This chapter provides an overview of the application programming interfaces constituting the Data Service Development Library, or DSDL. The DSDL is implemented in the libdsdev.so library and is included in the Sun Cluster package.
The DSDL API is layered on top of the RMAPI. As such, it does not supersede the RMAPI but rather encapsulates and extends the RMAPI functionality. The DSDL simplifies data service development by providing predetermined solutions to specific Sun Cluster integration issues. Consequently, you can devote the majority of development time to the high availability and scalability issues intrinsic to your application, and avoid spending a large amount of time on integrating the application startup, shutdown, and monitor procedures with Sun Cluster.
Initializing the environment
Providing a set of convenience functions to retrieve property values
Checks and processes the command-line arguments (argc and argv) the RGM passes to the callback method, obviating the need for you to write a command-line parsing function.
Sets up internal data structures for use by other DSDL functions. For example, the convenience functions that retrieve property values from the RGM store the values in these structures. Likewise, values from the command-line, which take precedence over values retrieved from the RGM, are stored in these data structures.
For the Validate method, scds_initialize parses the property values that are passed on the command line, obviating the need to write a parse function for Validate.
The scds_initialize function also initializes the logging environment and validates fault monitor probe settings.
The DSDL provides sets of functions to retrieve resource, resource type, and resource group properties as well as commonly-used extension properties. These functions standardize access to properties by using the following conventions.
Each function takes only a handle argument (returned by scds_initialize).
Each function corresponds to a particular property. The return value type of the function matches the type of the property value it retrieves.
Functions do not return errors as the values have been precomputed by scds_initialize. Functions retrieve values from the RGM unless a new value is passed on the command line.
A Start method is expected to perform the actions required to start a data service on a cluster node. Typically, this includes retrieving the resource properties, locating application-specific executables and configuration files, and launching the application with the appropriate command-line arguments.
The scds_initialize function retrieves the resource configuration. The Start method can use property convenience functions to retrieve values for specific properties, such as Confdir_list, that identify the configuration directories and files for the application to launch.
A Start method can call scds_pmf_start to launch an application under control of the Process Monitor Facility (PMF). PMF enables you to specify the level of monitoring to apply to the process and provides the ability to restart the process in case of failure. See xfnts_start Method for an example of a Start method implemented with the DSDL.
A Stop method must be idempotent such that it exits with success even if it is called on a node when the application is not running. If the Stop method fails, the resource being stopped is set to the STOP_FAILED state, which can lead to a hard reboot of the cluster.
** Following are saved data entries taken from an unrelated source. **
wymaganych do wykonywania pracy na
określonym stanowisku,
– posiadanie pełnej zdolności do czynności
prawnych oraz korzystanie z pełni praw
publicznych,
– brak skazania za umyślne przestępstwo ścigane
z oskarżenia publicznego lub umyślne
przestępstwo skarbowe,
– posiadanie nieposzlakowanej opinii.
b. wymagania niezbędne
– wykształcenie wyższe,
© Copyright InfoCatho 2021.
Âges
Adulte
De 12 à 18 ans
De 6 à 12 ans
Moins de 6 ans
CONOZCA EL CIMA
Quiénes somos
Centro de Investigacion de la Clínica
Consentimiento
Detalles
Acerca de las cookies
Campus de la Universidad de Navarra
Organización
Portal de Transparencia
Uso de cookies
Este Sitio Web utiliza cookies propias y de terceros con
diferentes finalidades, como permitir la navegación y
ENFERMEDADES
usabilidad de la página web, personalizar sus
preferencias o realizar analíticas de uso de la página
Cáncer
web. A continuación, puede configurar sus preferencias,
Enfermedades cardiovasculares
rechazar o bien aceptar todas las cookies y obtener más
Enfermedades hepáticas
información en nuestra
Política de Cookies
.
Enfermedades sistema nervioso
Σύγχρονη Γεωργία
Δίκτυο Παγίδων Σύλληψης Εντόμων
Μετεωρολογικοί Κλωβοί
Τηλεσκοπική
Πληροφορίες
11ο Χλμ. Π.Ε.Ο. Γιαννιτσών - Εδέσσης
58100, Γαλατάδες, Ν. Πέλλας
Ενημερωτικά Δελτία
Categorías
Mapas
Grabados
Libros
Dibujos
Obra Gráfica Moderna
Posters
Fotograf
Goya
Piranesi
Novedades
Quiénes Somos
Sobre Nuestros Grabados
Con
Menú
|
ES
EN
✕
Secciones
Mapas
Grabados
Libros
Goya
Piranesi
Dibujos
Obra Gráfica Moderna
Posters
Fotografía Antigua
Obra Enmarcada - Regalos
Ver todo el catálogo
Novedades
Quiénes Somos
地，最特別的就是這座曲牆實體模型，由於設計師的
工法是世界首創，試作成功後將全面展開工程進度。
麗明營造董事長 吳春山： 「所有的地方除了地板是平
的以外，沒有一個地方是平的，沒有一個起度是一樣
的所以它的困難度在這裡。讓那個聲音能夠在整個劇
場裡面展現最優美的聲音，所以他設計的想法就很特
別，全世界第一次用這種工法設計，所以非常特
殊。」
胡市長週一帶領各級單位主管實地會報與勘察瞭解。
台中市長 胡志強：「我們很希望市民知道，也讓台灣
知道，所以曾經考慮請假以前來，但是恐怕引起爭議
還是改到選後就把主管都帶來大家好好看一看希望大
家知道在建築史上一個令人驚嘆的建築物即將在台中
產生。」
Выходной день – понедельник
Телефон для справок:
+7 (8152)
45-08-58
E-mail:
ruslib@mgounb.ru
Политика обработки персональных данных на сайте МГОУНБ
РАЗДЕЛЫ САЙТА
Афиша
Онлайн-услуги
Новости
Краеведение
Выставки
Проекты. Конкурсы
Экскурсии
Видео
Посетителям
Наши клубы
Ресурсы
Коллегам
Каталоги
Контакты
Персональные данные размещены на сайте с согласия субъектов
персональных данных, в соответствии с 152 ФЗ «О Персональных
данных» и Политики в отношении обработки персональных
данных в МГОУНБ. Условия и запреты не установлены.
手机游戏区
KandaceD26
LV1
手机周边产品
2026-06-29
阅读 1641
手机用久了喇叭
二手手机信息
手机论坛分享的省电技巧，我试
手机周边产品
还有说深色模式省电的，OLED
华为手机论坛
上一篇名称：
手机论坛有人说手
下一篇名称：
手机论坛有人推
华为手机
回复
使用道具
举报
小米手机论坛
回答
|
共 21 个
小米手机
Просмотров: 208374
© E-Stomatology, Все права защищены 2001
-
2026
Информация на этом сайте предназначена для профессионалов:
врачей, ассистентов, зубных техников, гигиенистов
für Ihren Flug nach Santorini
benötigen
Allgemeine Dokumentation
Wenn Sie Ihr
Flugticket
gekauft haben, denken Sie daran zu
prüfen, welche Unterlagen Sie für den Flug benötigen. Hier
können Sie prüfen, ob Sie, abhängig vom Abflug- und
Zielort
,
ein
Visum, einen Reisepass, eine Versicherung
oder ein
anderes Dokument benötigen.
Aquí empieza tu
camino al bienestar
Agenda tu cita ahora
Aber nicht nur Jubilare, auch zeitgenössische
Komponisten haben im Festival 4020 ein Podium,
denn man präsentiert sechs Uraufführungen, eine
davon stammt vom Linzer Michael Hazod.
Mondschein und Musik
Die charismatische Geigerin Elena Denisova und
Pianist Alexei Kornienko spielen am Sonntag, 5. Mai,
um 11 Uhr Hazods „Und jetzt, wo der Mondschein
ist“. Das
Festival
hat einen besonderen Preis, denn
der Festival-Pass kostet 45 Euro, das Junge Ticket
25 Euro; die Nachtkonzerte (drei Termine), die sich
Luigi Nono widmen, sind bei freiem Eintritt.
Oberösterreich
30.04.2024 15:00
To avoid putting the resource in STOP_FAILED state the Stop method must make every effort to stop the resource. The scds_pmf_stop function provides a phased attempt to stop the resource. It first attempts to stop the resource using SIGTERM signal, and if this fails, uses a SIGKILL signal. See scds_pmf_stop(3HA) for details.
The DSDL absorbs much of the complexity of implementing a fault monitor by providing a predetermined model. A Monitor_start method launches the fault monitor, under the control of PMF, when the resource starts on a node. The fault monitor runs in loop as long as the resource is running on the node. The high-level logic of a DSDL fault monitor is as follows.
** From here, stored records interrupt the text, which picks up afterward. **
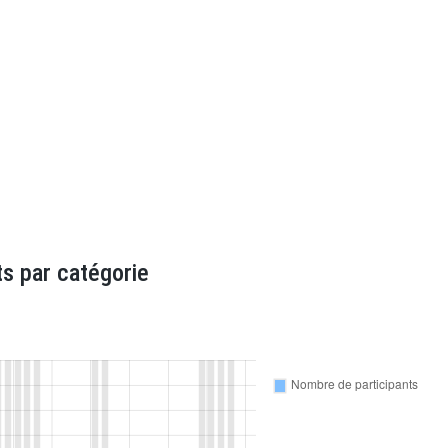
s par catégorie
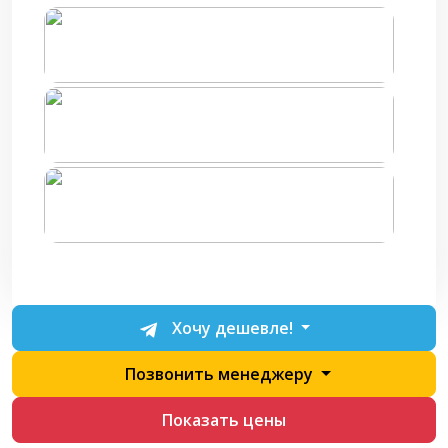
Хочу дешевле!
Позвонить менеджеру
Показать цены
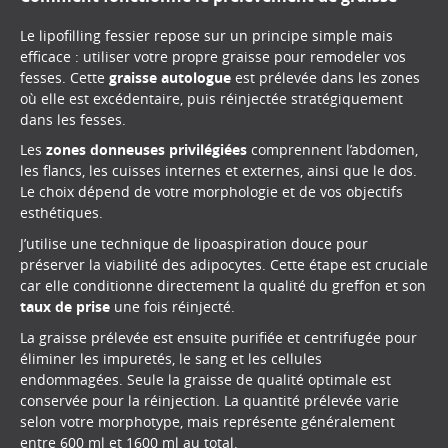
Le lipofilling fessier repose sur un principe simple mais
efficace : utiliser votre propre graisse pour remodeler vos
fesses. Cette
graisse autologue
est prélevée dans les zones
où elle est excédentaire, puis réinjectée stratégiquement
dans les fesses.
Les
zones donneuses privilégiées
comprennent l’abdomen,
les flancs, les cuisses internes et externes, ainsi que le dos.
Le choix dépend de votre morphologie et de vos objectifs
esthétiques.
J’utilise une technique de lipoaspiration douce pour
préserver la viabilité des adipocytes. Cette étape est cruciale
car elle conditionne directement la qualité du greffon et son
taux de prise
une fois réinjecté.
La graisse prélevée est ensuite purifiée et centrifugée pour
éliminer les impuretés, le sang et les cellules
endommagées. Seule la graisse de qualité optimale est
conservée pour la réinjection. La quantité prélevée varie
selon votre morphotype, mais représente généralement
entre 600 ml et 1600 ml au total.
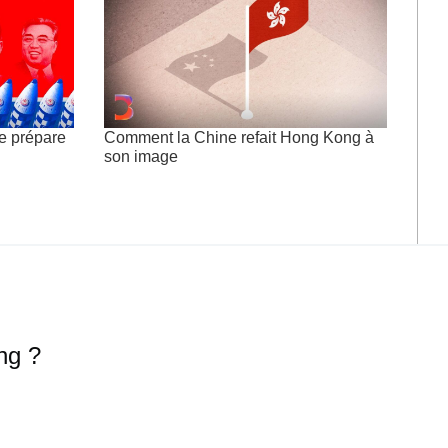
e prépare
Comment la Chine refait Hong Kong à
son image
ng ?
The scds_fm_sleep function uses the Thorough_probe_interval property to determine the amount of time between probes. Any application process failures determined by PMF during this interval lead to a restart of the resource.
The probe itself returns a value indicating the severity of failures, from 0, no failure, to 100 complete failure.
The probe return value is sent to the scds_action function, which maintains a cumulative failure history within the interval of the Retry_interval property.
The scds_action function determines what to do in the event of failure, as follows.
If the cumulative failure is below 100, do nothing.
If the cumulative failure reaches 100 (complete failure) restart the data service. If Retry_interval is exceeded, reset the history.
If the number of restarts exceeds the value of the Retry_count property, within the time specified by Retry_interval, failover the data service.
The DSDL provides convenience functions to return network address information for resources and resource groups. For example, the scds_get_netaddr_list retrieves the network-address resources used by a resource, enabling a fault monitor to probe the application.
The DSDL also provides a set of functions for TCP-based monitoring. Typically, these functions establish a simple socket connection to a service, read and write data to the service, and then disconnect from the service. The result of the probe can be sent to the DSDL scds_fm_action function to determine the action to take.
See xfnts_validate Method for an example of TCP-based fault monitoring.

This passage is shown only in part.